AIM OF THE TASK: Would you copy the listing below exactly, keeping the pictures out?
•••••
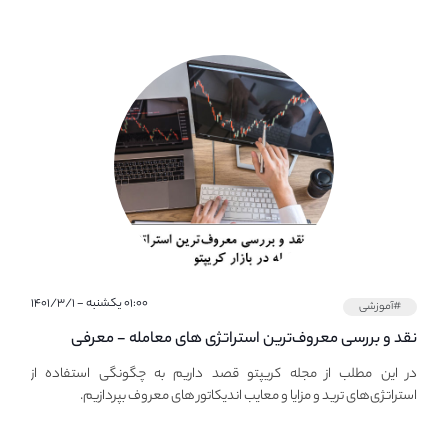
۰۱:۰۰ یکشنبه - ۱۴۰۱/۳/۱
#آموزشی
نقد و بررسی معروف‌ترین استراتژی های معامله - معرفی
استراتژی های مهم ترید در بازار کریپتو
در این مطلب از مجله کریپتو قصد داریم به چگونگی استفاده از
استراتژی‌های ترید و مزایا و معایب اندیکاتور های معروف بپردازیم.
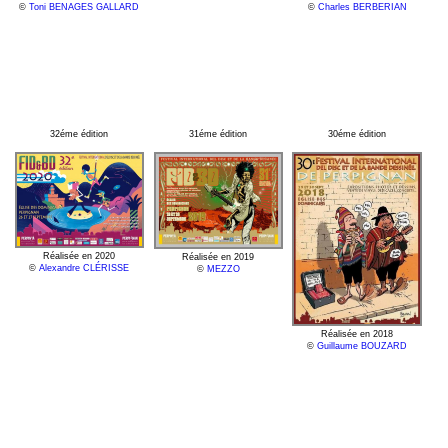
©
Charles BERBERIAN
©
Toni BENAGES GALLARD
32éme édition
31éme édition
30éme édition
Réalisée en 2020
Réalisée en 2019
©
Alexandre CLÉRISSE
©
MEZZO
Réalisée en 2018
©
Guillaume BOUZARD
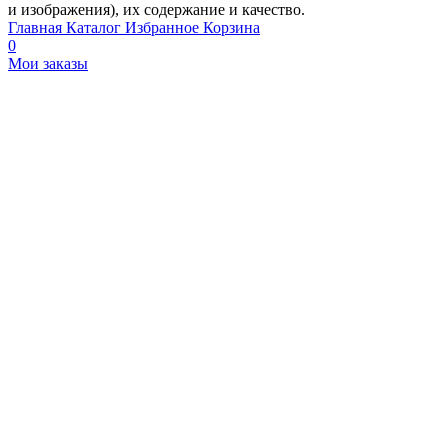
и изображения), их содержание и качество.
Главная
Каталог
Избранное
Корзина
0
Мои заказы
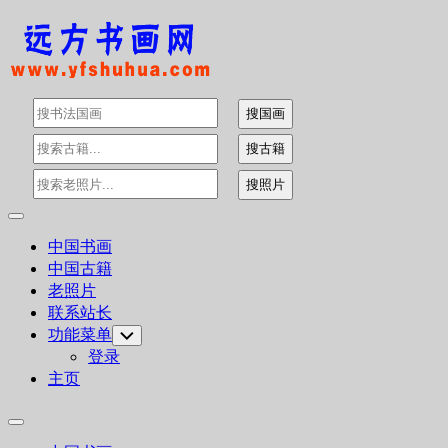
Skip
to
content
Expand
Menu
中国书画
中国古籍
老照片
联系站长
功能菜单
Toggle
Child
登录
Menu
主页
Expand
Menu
•••••
RESPONSE FOR THIS EXERCISE:
۰۱:۰۰ یکشنبه - ۱۴۰۱/۳/۱
#آموزشی
نقد و بررسی معروف‌ترین استراتژی های معامله - معرفی
استراتژی های مهم ترید در بازار کریپتو
در این مطلب از مجله کریپتو قصد داریم به چگونگی استفاده از
استراتژی‌های ترید و مزایا و معایب اندیکاتور های معروف بپردازیم.
©
Charles BERBERIAN
©
Toni BENAGES GALLARD
32éme édition
31éme édition
30éme édition
Réalisée en 2020
Réalisée en 2019
©
Alexandre CLÉRISSE
©
MEZZO
Réalisée en 2018
©
Guillaume BOUZARD
и изображения), их содержание и качество.
Главная
Каталог
Избранное
Корзина
0
Мои заказы
Skip
to
content
Expand
Menu
中国书画
中国古籍
老照片
联系站长
功能菜单
Toggle
Child
登录
Menu
主页
Expand
Menu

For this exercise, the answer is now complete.